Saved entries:
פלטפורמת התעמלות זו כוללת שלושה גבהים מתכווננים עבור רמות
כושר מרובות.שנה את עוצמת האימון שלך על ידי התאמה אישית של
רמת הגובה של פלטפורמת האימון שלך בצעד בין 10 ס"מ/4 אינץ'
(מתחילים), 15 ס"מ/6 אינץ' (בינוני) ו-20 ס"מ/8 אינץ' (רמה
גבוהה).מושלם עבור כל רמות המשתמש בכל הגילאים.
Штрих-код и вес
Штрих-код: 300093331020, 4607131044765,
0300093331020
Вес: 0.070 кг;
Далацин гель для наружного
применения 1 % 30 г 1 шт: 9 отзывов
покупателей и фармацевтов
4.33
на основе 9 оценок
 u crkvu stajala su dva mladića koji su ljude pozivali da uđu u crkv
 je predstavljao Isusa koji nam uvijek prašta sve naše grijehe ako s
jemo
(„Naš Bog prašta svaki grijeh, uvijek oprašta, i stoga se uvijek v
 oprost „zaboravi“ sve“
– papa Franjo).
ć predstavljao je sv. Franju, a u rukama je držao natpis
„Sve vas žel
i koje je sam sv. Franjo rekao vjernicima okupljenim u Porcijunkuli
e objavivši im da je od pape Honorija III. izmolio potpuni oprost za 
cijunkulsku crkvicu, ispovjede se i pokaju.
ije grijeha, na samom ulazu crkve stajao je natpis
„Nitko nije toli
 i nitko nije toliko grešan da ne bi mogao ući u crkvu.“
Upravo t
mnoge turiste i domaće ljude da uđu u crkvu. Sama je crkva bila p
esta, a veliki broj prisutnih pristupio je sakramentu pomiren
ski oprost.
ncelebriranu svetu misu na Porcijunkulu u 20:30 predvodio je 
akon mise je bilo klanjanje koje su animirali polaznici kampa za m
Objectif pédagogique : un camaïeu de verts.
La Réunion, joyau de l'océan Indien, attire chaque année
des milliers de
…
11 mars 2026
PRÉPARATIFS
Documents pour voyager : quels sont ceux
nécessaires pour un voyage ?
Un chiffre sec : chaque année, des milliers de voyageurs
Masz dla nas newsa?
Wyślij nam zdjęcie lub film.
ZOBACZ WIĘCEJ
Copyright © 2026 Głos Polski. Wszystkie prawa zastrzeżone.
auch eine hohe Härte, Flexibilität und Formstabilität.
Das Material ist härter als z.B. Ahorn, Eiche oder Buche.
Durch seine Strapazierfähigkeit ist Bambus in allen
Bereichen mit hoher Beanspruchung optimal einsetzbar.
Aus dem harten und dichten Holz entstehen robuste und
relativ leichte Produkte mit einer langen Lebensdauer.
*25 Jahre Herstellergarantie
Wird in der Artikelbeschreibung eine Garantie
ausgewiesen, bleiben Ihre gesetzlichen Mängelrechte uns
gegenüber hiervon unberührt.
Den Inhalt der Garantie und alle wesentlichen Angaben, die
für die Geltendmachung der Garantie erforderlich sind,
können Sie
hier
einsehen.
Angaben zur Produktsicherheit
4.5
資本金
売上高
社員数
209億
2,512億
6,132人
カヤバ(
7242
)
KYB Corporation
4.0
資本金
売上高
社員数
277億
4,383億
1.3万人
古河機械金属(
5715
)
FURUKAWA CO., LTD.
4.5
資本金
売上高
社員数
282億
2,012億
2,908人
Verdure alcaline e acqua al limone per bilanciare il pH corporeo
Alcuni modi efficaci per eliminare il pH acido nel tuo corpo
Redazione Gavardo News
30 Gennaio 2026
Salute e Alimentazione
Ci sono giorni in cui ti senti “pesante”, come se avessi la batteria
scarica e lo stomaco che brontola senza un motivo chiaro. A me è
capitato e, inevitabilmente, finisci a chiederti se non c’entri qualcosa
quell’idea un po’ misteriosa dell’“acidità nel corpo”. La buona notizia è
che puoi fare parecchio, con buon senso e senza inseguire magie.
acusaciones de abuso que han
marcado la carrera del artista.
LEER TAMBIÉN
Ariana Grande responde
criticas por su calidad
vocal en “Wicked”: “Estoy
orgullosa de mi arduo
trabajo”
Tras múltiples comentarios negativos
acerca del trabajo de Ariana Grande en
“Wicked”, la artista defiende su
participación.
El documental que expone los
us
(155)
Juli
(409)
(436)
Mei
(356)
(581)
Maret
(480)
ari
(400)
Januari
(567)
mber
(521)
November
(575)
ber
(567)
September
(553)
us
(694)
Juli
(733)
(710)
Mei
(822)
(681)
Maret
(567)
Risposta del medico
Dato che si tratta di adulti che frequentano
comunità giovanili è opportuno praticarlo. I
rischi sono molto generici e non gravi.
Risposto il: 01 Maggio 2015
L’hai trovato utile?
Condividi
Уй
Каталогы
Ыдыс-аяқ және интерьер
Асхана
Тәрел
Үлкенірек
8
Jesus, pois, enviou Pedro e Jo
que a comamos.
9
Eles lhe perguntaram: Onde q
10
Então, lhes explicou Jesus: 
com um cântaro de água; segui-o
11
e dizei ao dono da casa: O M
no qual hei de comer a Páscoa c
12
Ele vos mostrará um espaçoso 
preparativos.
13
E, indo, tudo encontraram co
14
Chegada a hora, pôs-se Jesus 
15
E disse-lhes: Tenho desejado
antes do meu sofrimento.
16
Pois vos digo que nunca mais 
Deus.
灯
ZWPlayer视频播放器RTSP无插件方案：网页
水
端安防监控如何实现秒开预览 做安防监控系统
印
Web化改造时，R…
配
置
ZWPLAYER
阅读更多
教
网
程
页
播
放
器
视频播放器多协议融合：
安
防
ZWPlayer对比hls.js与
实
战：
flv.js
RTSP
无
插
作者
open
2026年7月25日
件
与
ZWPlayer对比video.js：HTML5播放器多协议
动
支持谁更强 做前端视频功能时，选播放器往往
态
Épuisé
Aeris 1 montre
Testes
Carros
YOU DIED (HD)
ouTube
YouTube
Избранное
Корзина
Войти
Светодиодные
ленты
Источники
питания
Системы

_Aim of the exercise_: Print the records again in full, exactly as they appear above.

_Solution_:
פלטפורמת התעמלות זו כוללת שלושה גבהים מתכווננים עבור רמות
כושר מרובות.שנה את עוצמת האימון שלך על ידי התאמה אישית של
רמת הגובה של פלטפורמת האימון שלך בצעד בין 10 ס"מ/4 אינץ'
(מתחילים), 15 ס"מ/6 אינץ' (בינוני) ו-20 ס"מ/8 אינץ' (רמה
גבוהה).מושלם עבור כל רמות המשתמש בכל הגילאים.
Штрих-код и вес
Штрих-код: 300093331020, 4607131044765,
0300093331020
Вес: 0.070 кг;
Далацин гель для наружного
применения 1 % 30 г 1 шт: 9 отзывов
покупателей и фармацевтов
4.33
на основе 9 оценок
 u crkvu stajala su dva mladića koji su ljude pozivali da uđu u crkv
 je predstavljao Isusa koji nam uvijek prašta sve naše grijehe ako s
jemo
(„Naš Bog prašta svaki grijeh, uvijek oprašta, i stoga se uvijek v
 oprost „zaboravi“ sve“
– papa Franjo).
ć predstavljao je sv. Franju, a u rukama je držao natpis
„Sve vas žel
i koje je sam sv. Franjo rekao vjernicima okupljenim u Porcijunkuli
e objavivši im da je od pape Honorija III. izmolio potpuni oprost za 
cijunkulsku crkvicu, ispovjede se i pokaju.
ije grijeha, na samom ulazu crkve stajao je natpis
„Nitko nije toli
 i nitko nije toliko grešan da ne bi mogao ući u crkvu.“
Upravo t
mnoge turiste i domaće ljude da uđu u crkvu. Sama je crkva bila p
esta, a veliki broj prisutnih pristupio je sakramentu pomiren
ski oprost.
ncelebriranu svetu misu na Porcijunkulu u 20:30 predvodio je 
akon mise je bilo klanjanje koje su animirali polaznici kampa za m
Objectif pédagogique : un camaïeu de verts.
La Réunion, joyau de l'océan Indien, attire chaque année
des milliers de
…
11 mars 2026
PRÉPARATIFS
Documents pour voyager : quels sont ceux
nécessaires pour un voyage ?
Un chiffre sec : chaque année, des milliers de voyageurs
Masz dla nas newsa?
Wyślij nam zdjęcie lub film.
ZOBACZ WIĘCEJ
Copyright © 2026 Głos Polski. Wszystkie prawa zastrzeżone.
auch eine hohe Härte, Flexibilität und Formstabilität.
Das Material ist härter als z.B. Ahorn, Eiche oder Buche.
Durch seine Strapazierfähigkeit ist Bambus in allen
Bereichen mit hoher Beanspruchung optimal einsetzbar.
Aus dem harten und dichten Holz entstehen robuste und
relativ leichte Produkte mit einer langen Lebensdauer.
*25 Jahre Herstellergarantie
Wird in der Artikelbeschreibung eine Garantie
ausgewiesen, bleiben Ihre gesetzlichen Mängelrechte uns
gegenüber hiervon unberührt.
Den Inhalt der Garantie und alle wesentlichen Angaben, die
für die Geltendmachung der Garantie erforderlich sind,
können Sie
hier
einsehen.
Angaben zur Produktsicherheit
4.5
資本金
売上高
社員数
209億
2,512億
6,132人
カヤバ(
7242
)
KYB Corporation
4.0
資本金
売上高
社員数
277億
4,383億
1.3万人
古河機械金属(
5715
)
FURUKAWA CO., LTD.
4.5
資本金
売上高
社員数
282億
2,012億
2,908人
Verdure alcaline e acqua al limone per bilanciare il pH corporeo
Alcuni modi efficaci per eliminare il pH acido nel tuo corpo
Redazione Gavardo News
30 Gennaio 2026
Salute e Alimentazione
Ci sono giorni in cui ti senti “pesante”, come se avessi la batteria
scarica e lo stomaco che brontola senza un motivo chiaro. A me è
capitato e, inevitabilmente, finisci a chiederti se non c’entri qualcosa
quell’idea un po’ misteriosa dell’“acidità nel corpo”. La buona notizia è
che puoi fare parecchio, con buon senso e senza inseguire magie.
acusaciones de abuso que han
marcado la carrera del artista.
LEER TAMBIÉN
Ariana Grande responde
criticas por su calidad
vocal en “Wicked”: “Estoy
orgullosa de mi arduo
trabajo”
Tras múltiples comentarios negativos
acerca del trabajo de Ariana Grande en
“Wicked”, la artista defiende su
participación.
El documental que expone los
us
(155)
Juli
(409)
(436)
Mei
(356)
(581)
Maret
(480)
ari
(400)
Januari
(567)
mber
(521)
November
(575)
ber
(567)
September
(553)
us
(694)
Juli
(733)
(710)
Mei
(822)
(681)
Maret
(567)
Risposta del medico
Dato che si tratta di adulti che frequentano
comunità giovanili è opportuno praticarlo. I
rischi sono molto generici e non gravi.
Risposto il: 01 Maggio 2015
L’hai trovato utile?
Condividi
Уй
Каталогы
Ыдыс-аяқ және интерьер
Асхана
Тәрел
Үлкенірек
8
Jesus, pois, enviou Pedro e Jo
que a comamos.
9
Eles lhe perguntaram: Onde q
10
Então, lhes explicou Jesus: 
com um cântaro de água; segui-o
11
e dizei ao dono da casa: O M
no qual hei de comer a Páscoa c
12
Ele vos mostrará um espaçoso 
preparativos.
13
E, indo, tudo encontraram co
14
Chegada a hora, pôs-se Jesus 
15
E disse-lhes: Tenho desejado
antes do meu sofrimento.
16
Pois vos digo que nunca mais 
Deus.
灯
ZWPlayer视频播放器RTSP无插件方案：网页
水
端安防监控如何实现秒开预览 做安防监控系统
印
Web化改造时，R…
配
置
ZWPLAYER
阅读更多
教
网
程
页
播
放
器
视频播放器多协议融合：
安
防
ZWPlayer对比hls.js与
实
战：
flv.js
RTSP
无
插
作者
open
2026年7月25日
件
与
ZWPlayer对比video.js：HTML5播放器多协议
动
支持谁更强 做前端视频功能时，选播放器往往
态
Épuisé
Aeris 1 montre
Testes
Carros
YOU DIED (HD)
ouTube
YouTube
Избранное
Корзина
Войти
Светодиодные
ленты
Источники
питания
Системы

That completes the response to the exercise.